The Snakeapple (Lepidomalus quadrifolia)
The Heartbearers of the interior woodlands grow a great many fruits and raise a great number of beasts which are not encountered outside of their sylvan demesne, many of which are splendid to behold, let alone to taste, and quite unlike the pests and weeds off which my poor urbanite kin have been reduced to subsistence upon. Of these, it is perhaps the snakeapple which sets itself apart as most resplendent.
The fruit of it, which comes into its fullness late into the spring, is preceded by an early-blooming flower, which rises from the earth not long after the melting of the last snows. The fruits sit low to the ground on slender stalks, and can become very large and heavy, nearly as tall as a man and several times the weight. Each is covered in a find, soft coat of glittering scales, from deep auburn to the most vivid gold. Some are red, or colored like polished copper or brass. Others are red as blood, or pure white. I have even heard tell of apples painted in sunset hues, or decked in pink or calico, or every color at once! Their beauty is a transient thing, their pretty scales sloughing off as they age, exposing the pallid skin beneath.
The flesh is fibrous and sweet, with a sharp, acid tang. It can be dried into a floss which keeps well in dry storage and imparts great flavor to that with which it is mixed, and is of itself endlessly pleasant to chew. At the center of each fruit is a stone, somewhat smaller than a man’s head, which can be planted or cracked as one sees fit, for it too has quite worthwhile flesh at its core.
The ripened fruit has to it a hardness which is distinctive. One should not partake of it before such texture is achieved, at risk of being brought low with great pains in the gut, weakness and spasming. Apart from that, the flavor is in this stage much inferior besides.
The plant from which these treasures spring is a thing of merit, if somewhat less assuming. Its leafing stalks form tall, four-petaled umbrellas, which make a good canopy for the seasons during which they stand, but leave an open clearing as the year rolls on, each invariably stricken down by rots and ravaging insects.
The umbrellas, while seemingly solitary, are all connected underground by a network of thick, strong roots, from which their fruits and flowers also spring. Whole, vast stands of them may be connected in this way. Such large and old colonies bear the fattest and most flavorful apples, but, should they die, will die entirely, every last stalk.
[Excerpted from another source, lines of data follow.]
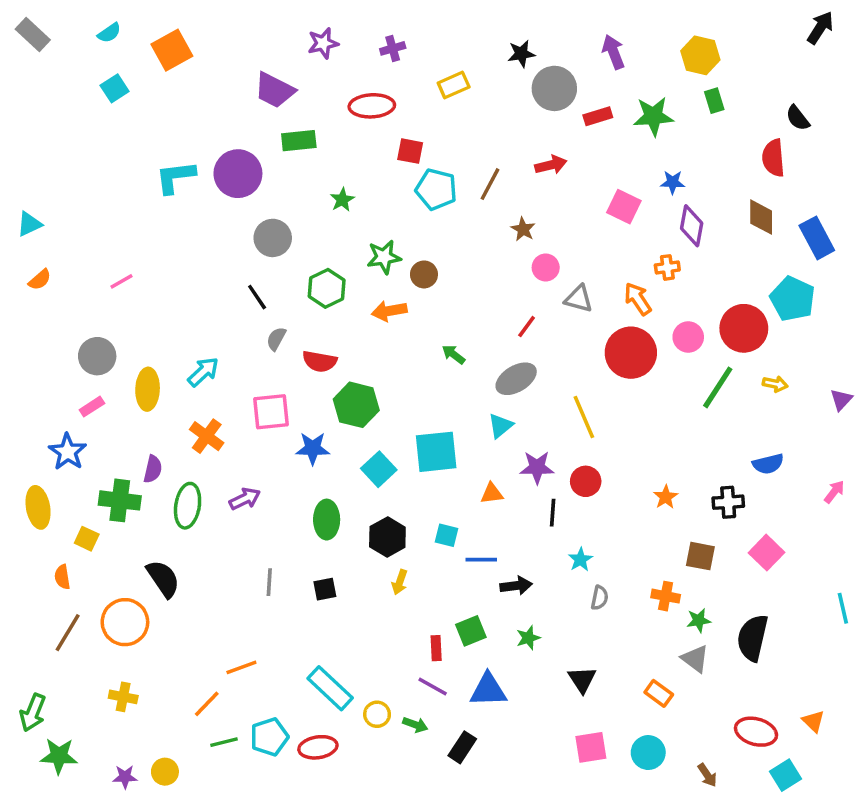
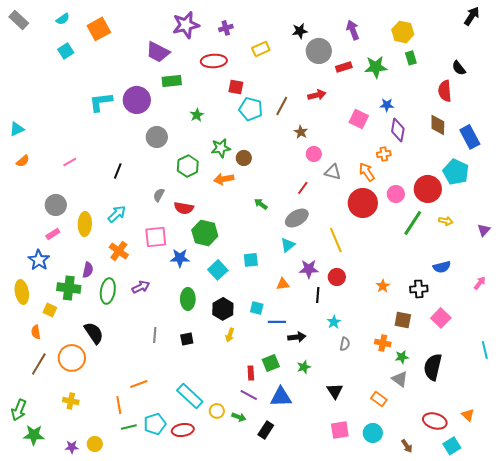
purple star: (323, 43) -> (186, 25), size x1.5
black line: (257, 297) -> (118, 171), moved, turned 56
cyan square: (436, 452) -> (251, 260), size x0.6
orange line: (207, 704) -> (119, 405), turned -54

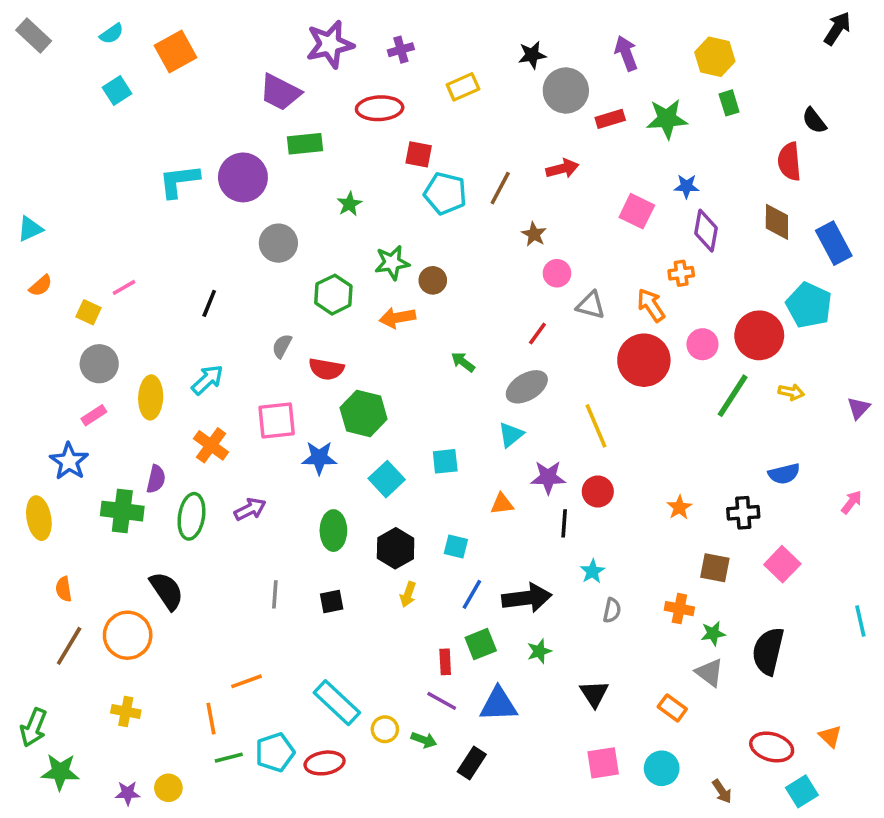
yellow square: (50, 310) -> (89, 312), moved
blue line: (277, 322) -> (472, 594), moved, turned -60
black arrow: (297, 337) -> (527, 598), size x1.5

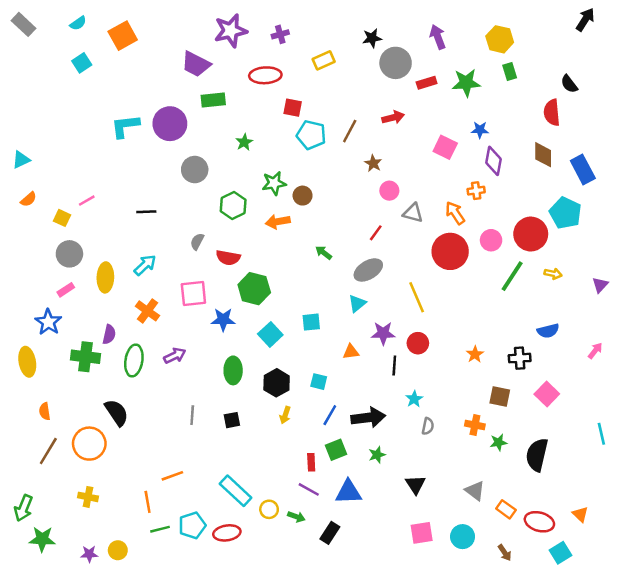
black line: (209, 303) -> (146, 212), turned 66
gray triangle: (710, 672) -> (475, 491), moved
orange rectangle: (672, 708) -> (506, 509), moved

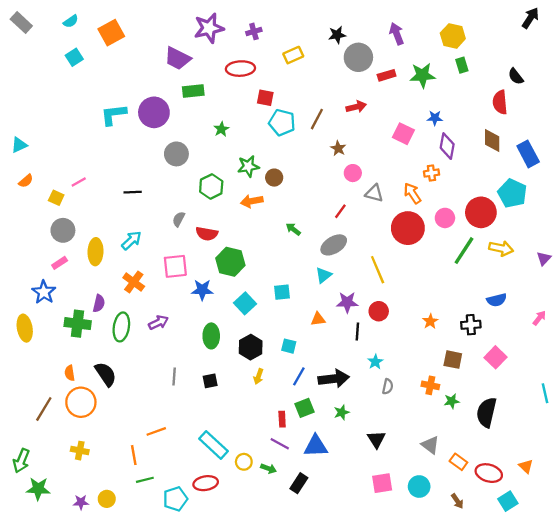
yellow arrow: (553, 274) -> (501, 248), size x1.5
orange semicircle: (45, 411) -> (70, 373), moved
cyan pentagon: (192, 525) -> (175, 499), moved

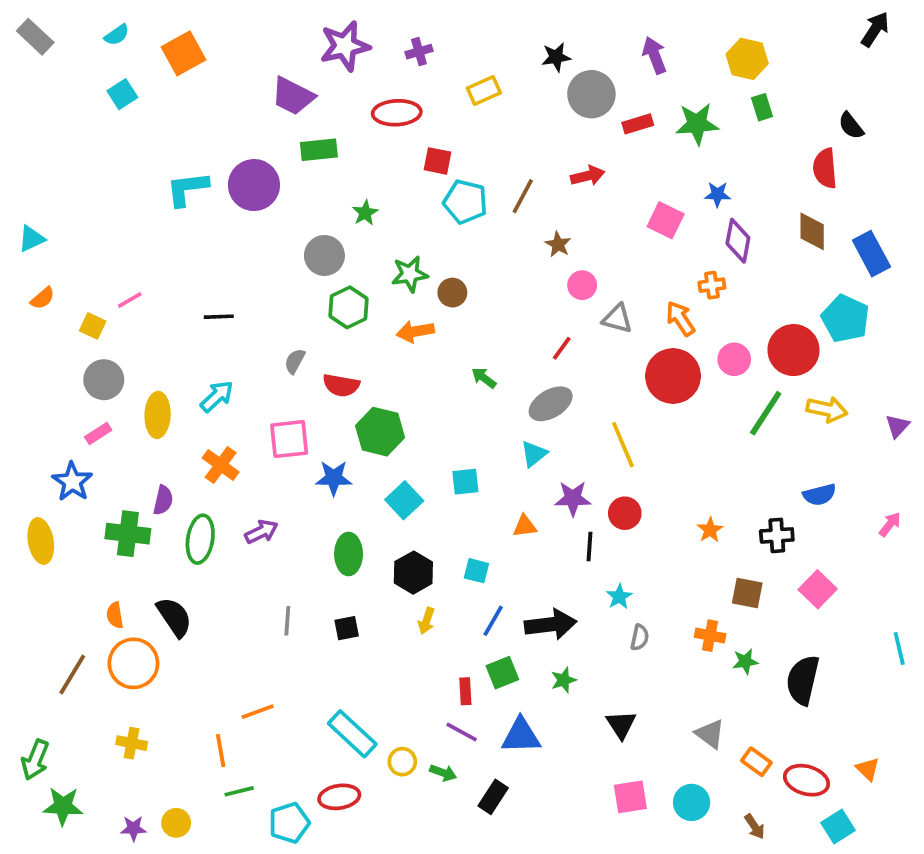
gray circle: (176, 154) -> (324, 255), moved

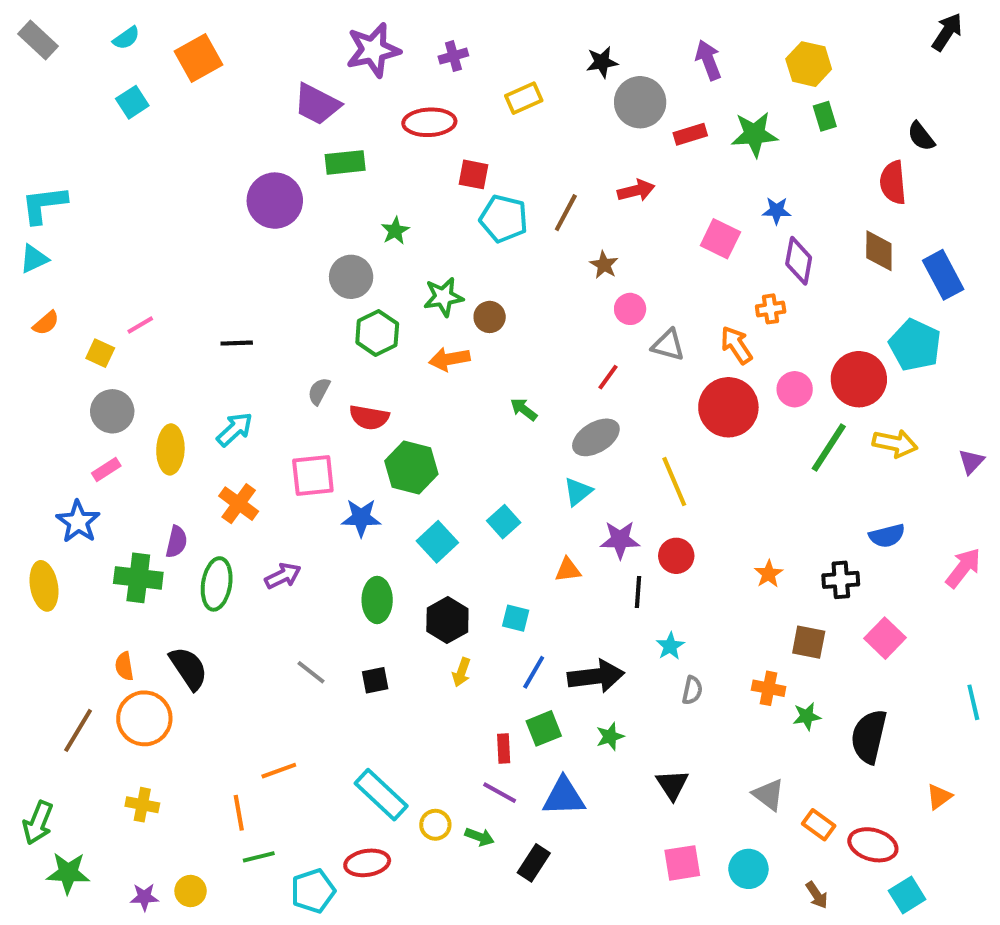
cyan L-shape: (187, 189) -> (44, 205), moved
cyan square: (465, 482) -> (504, 522), turned -36
pink arrow: (890, 524) -> (963, 568), size x1.5
gray line: (287, 621) -> (311, 672), turned -56
orange triangle: (868, 769) -> (939, 797), moved, turned 40

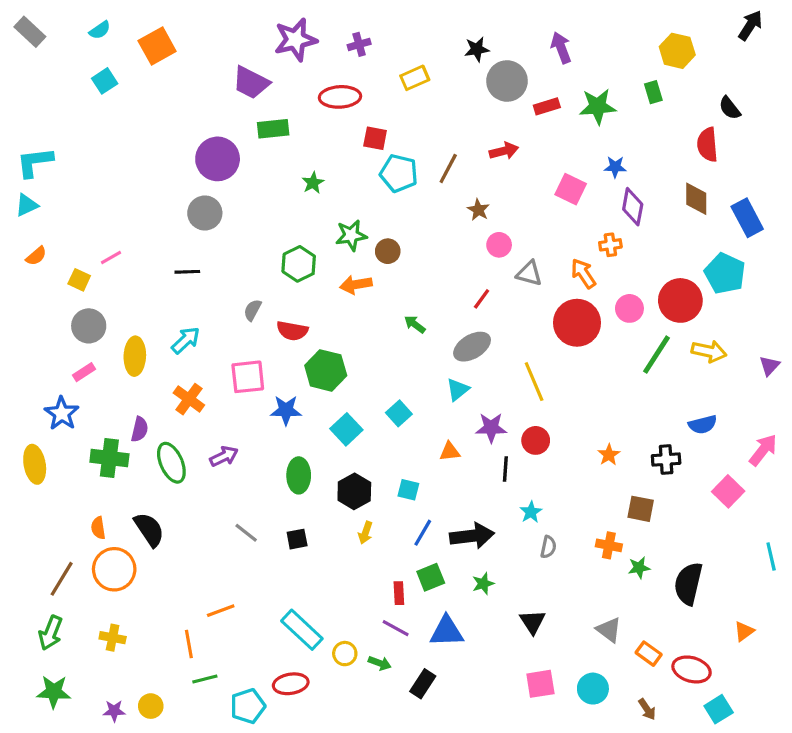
yellow hexagon: (809, 64) -> (677, 51), moved
gray circle: (351, 277) -> (205, 213), moved
green ellipse: (217, 584) -> (171, 463), turned -33
pink square: (885, 638) -> (728, 491), moved
green arrow: (38, 823) -> (51, 633), moved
Attempts have been made to grow snakeapples in the town so that my native colonies may partake of their delights, but some challenges have arisen. The plants will not grow anywhere, they want it low and wet and will not tolerate less. Their charming canopies likewise are burned by the sun, and will wither before achieving their full majesty without proper coverage. Furthermore, what plants have established have not born fruit, even years on. I have heard it from my guides that it will take upwards of five years for a new plant to send up fruit - a lifetime or longer! So it must be that the colonies which grow in such lush abundance in the inner woodlands are a truly ancient project. It is awesome to consider, and yet at once, I do not know if I have the heart to relay this information to those hopeful wretches who so await my word.
A young callow carrying a particularly pretty apple back to her colony, being only somewhat distracted by a nice brush-ended worm she's found along the way.